=== Extracted material ===
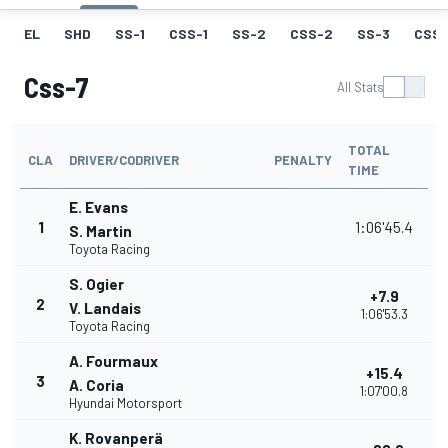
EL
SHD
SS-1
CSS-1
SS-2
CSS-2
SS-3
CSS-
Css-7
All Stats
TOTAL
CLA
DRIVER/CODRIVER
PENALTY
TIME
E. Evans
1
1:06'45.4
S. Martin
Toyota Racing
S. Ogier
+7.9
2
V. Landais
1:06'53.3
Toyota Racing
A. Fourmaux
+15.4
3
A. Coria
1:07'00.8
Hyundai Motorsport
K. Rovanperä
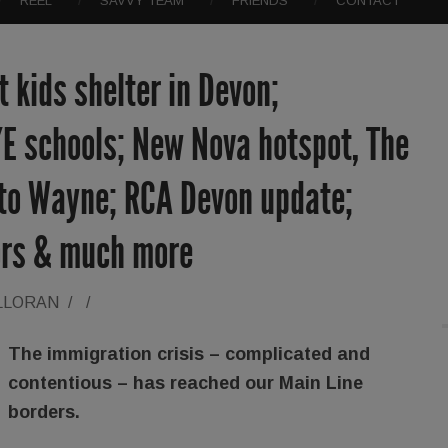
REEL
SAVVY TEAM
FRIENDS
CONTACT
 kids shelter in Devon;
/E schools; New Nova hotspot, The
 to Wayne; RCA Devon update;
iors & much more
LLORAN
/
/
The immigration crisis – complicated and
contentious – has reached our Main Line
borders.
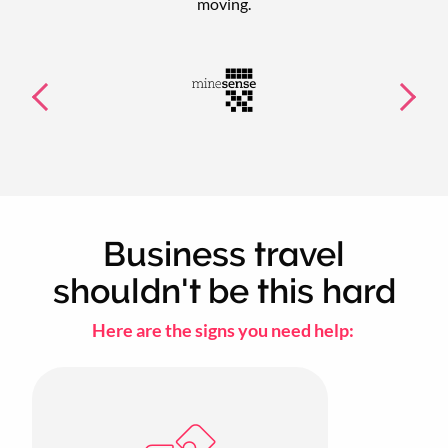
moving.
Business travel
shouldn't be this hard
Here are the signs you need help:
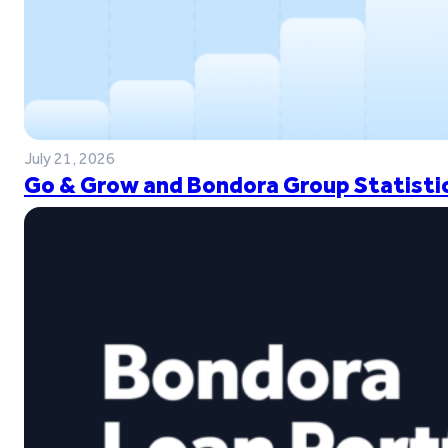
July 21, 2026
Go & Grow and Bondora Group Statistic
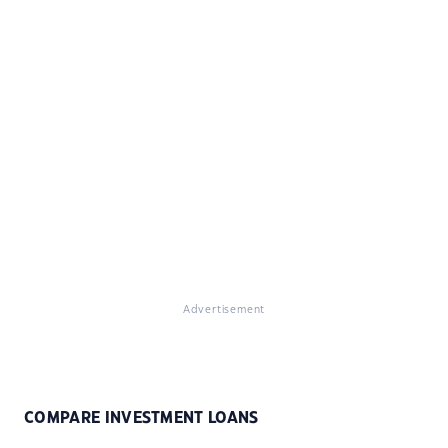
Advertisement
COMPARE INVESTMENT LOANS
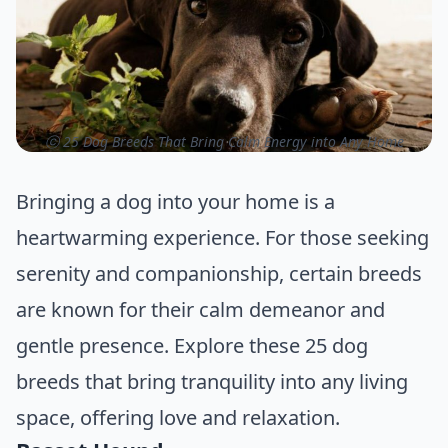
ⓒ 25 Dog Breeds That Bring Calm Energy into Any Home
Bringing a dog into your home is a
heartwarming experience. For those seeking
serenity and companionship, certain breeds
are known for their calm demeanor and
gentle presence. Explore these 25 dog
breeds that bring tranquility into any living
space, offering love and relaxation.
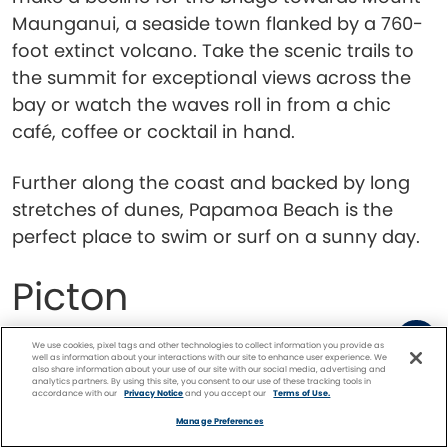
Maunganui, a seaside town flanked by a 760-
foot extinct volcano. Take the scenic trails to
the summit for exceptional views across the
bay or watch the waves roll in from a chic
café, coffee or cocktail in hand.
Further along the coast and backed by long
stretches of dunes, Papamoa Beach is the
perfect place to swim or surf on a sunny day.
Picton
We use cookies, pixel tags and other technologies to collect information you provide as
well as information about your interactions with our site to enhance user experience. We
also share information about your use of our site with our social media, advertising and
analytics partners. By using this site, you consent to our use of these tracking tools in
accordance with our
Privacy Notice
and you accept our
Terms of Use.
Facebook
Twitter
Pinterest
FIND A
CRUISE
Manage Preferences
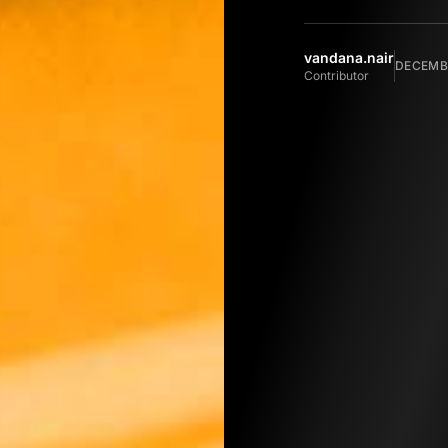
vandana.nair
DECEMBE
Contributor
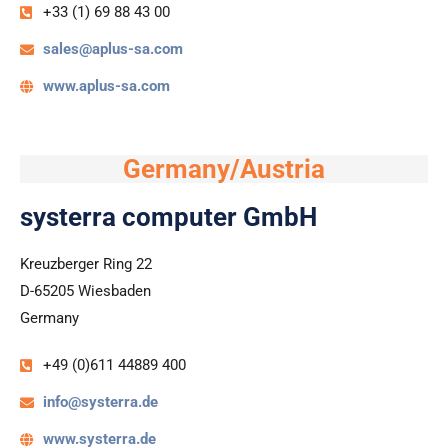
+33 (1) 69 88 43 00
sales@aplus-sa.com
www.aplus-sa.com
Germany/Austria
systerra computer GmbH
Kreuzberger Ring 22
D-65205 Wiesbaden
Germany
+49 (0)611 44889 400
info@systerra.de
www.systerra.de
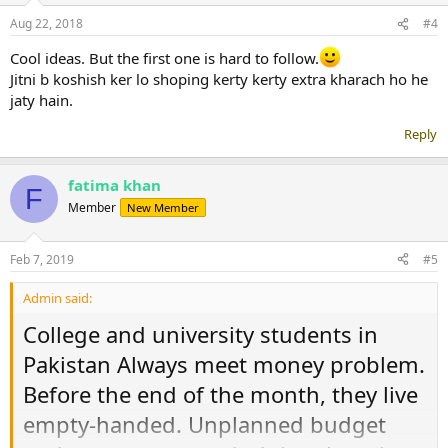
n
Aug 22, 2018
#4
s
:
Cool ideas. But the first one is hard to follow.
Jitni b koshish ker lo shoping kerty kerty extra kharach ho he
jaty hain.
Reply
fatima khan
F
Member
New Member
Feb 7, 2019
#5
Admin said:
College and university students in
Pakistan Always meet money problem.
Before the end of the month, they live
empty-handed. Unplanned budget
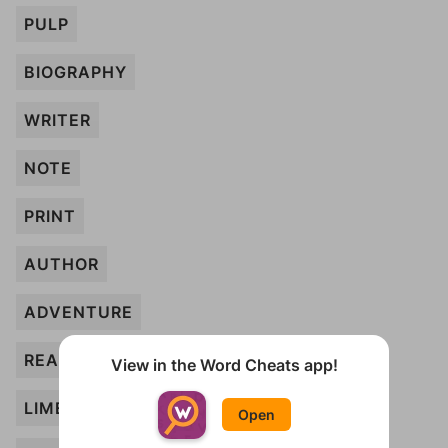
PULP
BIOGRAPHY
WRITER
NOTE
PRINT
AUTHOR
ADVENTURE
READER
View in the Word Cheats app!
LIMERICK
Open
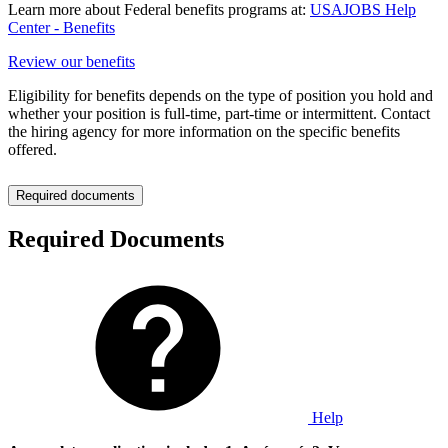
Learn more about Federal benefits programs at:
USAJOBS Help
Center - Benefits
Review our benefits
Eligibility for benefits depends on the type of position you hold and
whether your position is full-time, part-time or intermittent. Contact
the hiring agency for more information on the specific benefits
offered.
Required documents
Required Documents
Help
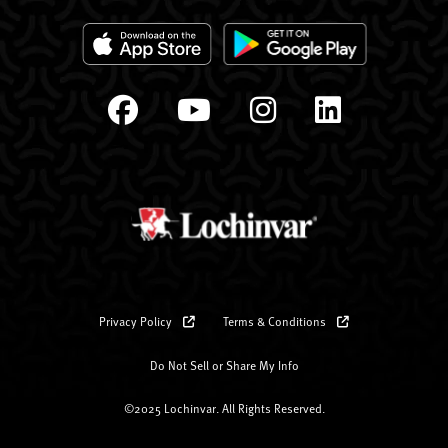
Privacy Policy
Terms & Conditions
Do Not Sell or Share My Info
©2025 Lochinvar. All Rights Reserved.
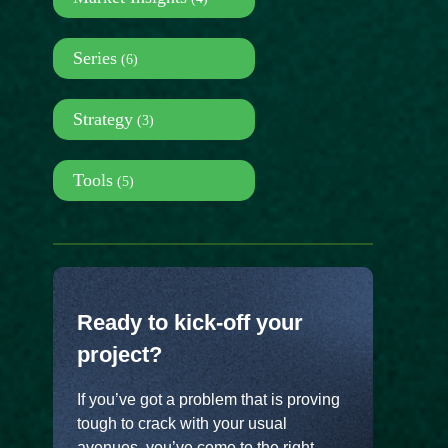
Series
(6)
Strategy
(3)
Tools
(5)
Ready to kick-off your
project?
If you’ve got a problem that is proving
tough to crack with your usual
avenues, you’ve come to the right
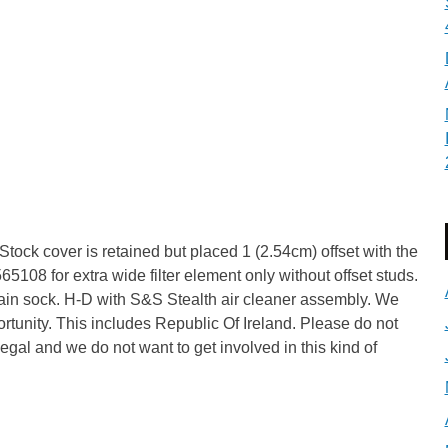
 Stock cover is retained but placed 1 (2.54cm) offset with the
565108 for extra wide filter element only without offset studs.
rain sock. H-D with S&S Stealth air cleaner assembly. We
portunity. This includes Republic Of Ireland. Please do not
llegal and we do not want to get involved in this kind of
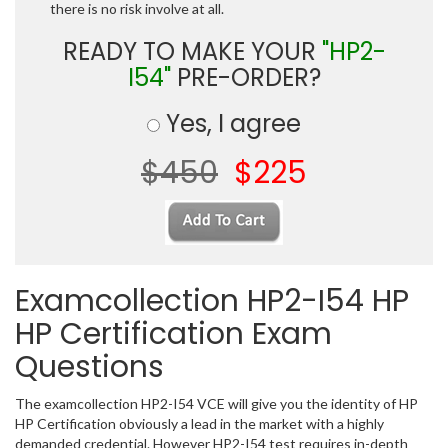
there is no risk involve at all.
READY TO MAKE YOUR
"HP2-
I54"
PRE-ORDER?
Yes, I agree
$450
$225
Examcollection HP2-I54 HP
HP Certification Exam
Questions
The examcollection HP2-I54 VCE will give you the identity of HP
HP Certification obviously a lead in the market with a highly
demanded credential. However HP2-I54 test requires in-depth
===
=== Extracted material ===
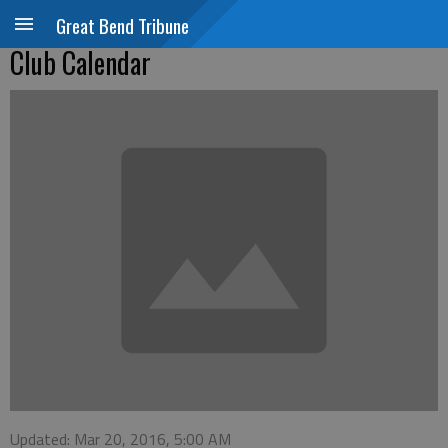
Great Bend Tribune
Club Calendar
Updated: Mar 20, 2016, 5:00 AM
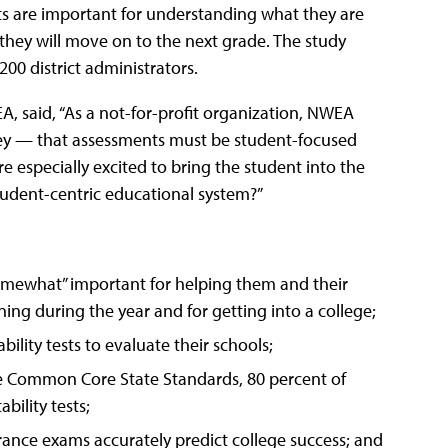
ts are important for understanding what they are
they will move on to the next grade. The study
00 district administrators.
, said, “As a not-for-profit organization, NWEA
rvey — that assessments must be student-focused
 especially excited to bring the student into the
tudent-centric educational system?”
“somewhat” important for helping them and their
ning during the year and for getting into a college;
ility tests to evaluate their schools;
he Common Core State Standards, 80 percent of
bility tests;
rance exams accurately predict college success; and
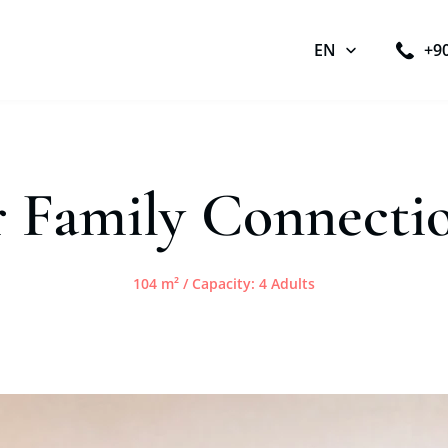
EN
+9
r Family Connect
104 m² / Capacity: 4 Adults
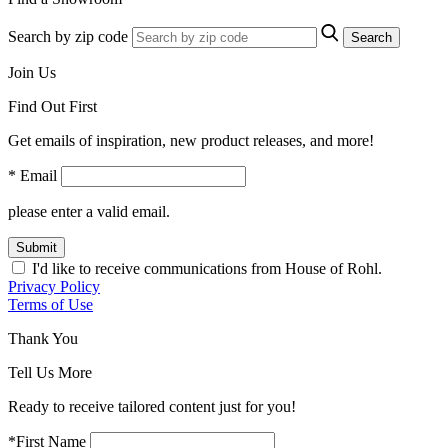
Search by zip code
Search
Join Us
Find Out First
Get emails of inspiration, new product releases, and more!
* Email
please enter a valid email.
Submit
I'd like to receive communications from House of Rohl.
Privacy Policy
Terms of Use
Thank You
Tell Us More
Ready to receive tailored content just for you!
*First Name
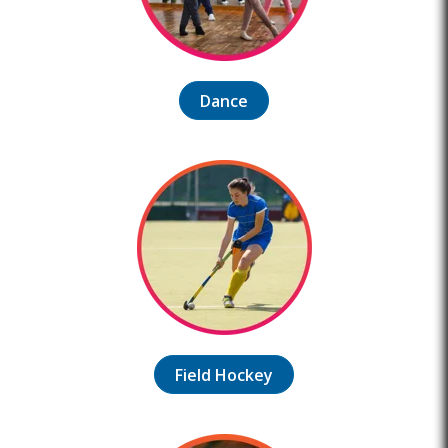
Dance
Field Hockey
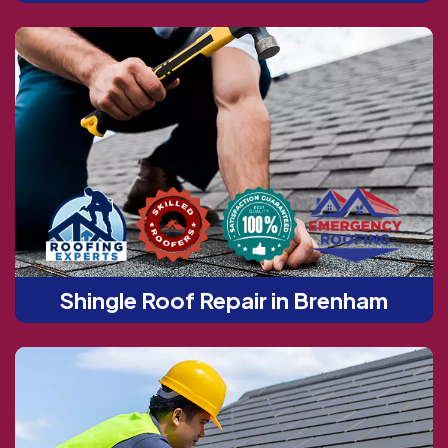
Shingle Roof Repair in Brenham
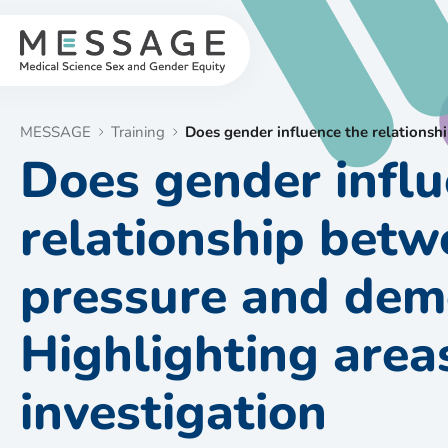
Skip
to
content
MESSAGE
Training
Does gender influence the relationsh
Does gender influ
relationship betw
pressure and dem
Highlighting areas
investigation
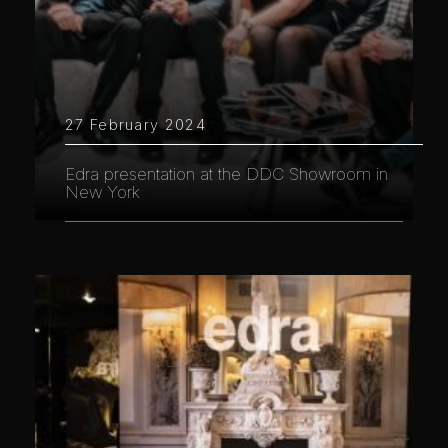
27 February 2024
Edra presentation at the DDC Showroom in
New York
===
Look over the records above and filter for each line with the word "these".

gentle presence. Explore these 25 dog
analytics partners. By using this site, you consent to our use of these tracking tools in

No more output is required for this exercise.